The comparative response of tropical and temperate grasses to varying levels of nitrogen and phosphorus nutrition
JR Wilson and KP Haydock
Australian Journal of Agricultural Research
22(4) 573 - 587
Ten temperate and nine tropical grasses were compared in glasshouse trials in their response to a wide range of nitrogen and phosphorus nutrition. For all attributes there was a gradation in species response within the temperate and tropical groups; the means for the two groups were different although the spread of values showed some degree of overlap between the groups. In general, the temperate grasses had more tillers per plant and a lower top/root ratio than the tropical grasses.

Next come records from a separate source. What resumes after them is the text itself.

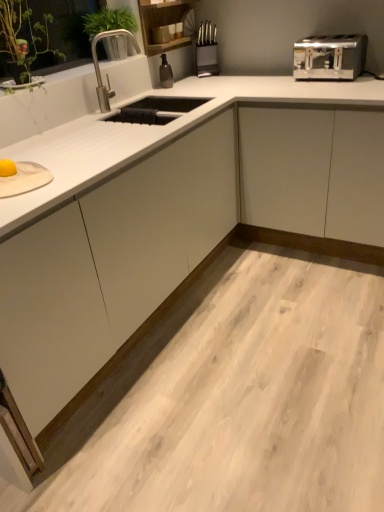 Question: Looking at their shapes, would you say green leafy plant at upper left is wider or thinner than polished stainless steel faucet at upper left?

Choices:
 (A) wide
 (B) thin

Answer: (A)

Question: Considering the relative positions of green leafy plant at upper left and polished stainless steel faucet at upper left in the image provided, is green leafy plant at upper left to the left or to the right of polished stainless steel faucet at upper left?

Choices:
 (A) right
 (B) left

Answer: (B)

Question: Considering the real-world distances, which object is closest to the polished stainless steel faucet at upper left?

Choices:
 (A) green leafy plant at upper left
 (B) satin silver toaster at upper right

Answer: (A)

Question: Which object is positioned farthest from the satin silver toaster at upper right?

Choices:
 (A) green leafy plant at upper left
 (B) polished stainless steel faucet at upper left

Answer: (A) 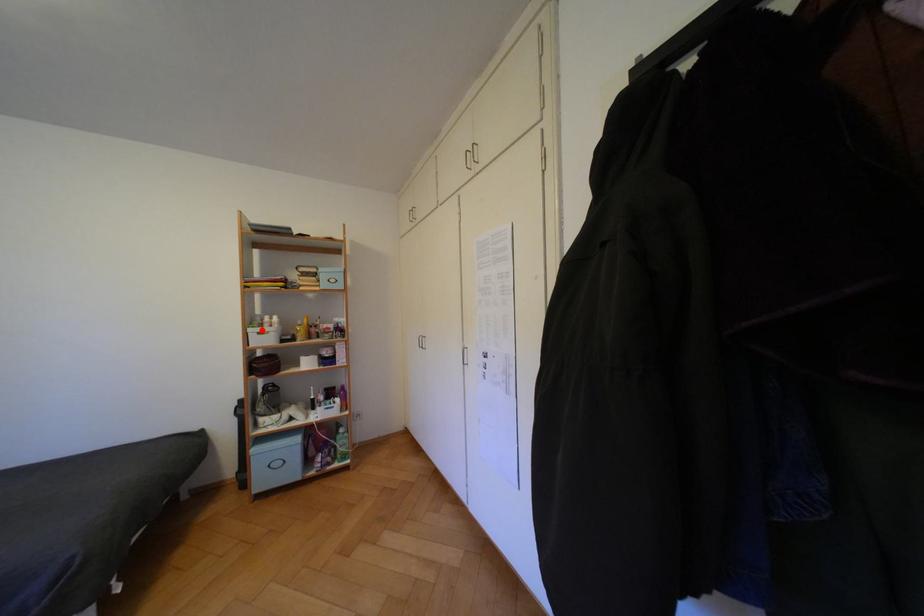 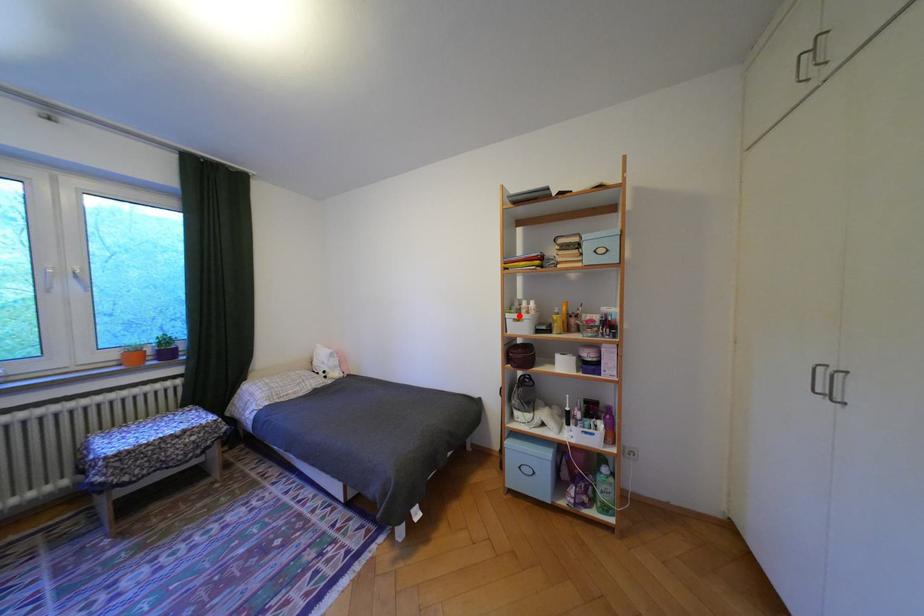 I am providing you with two images of the same scene from different viewpoints. A red point is marked on the first image and another point is marked on the second image. Does the point marked in image1 correspond to the same location as the one in image2?

Yes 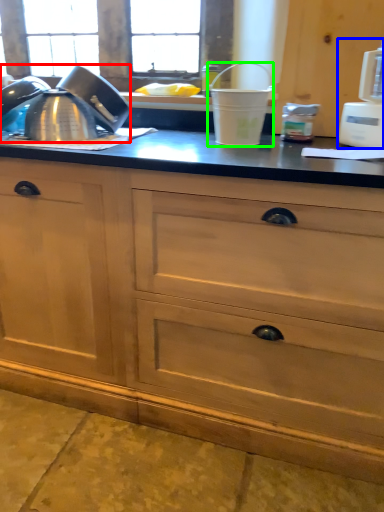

The tropical grasses grew better than the temperate grasses at low nutrient combinations but the reverse was true for the high nutrient combinations. The linear response to nitrogen of the tropical group of species was lower than that of the temperate group but was probably a consequence of the ability of the tropical grasses to grow at low nitrogen levels since the curvature in nitrogen response was similar for all species. Within both groups of grasses, the proportional response to nitrogen increased with increase in the species potential for yield. The temperate grasses accumulated nitrogen and phosphorus to higher concentrations in the plant tops, and were higher in digestibility, than the tropical grasses. Nevertheless, the tropical grasses would appear to have the potential for higher quality forage than is generally produced in field situations.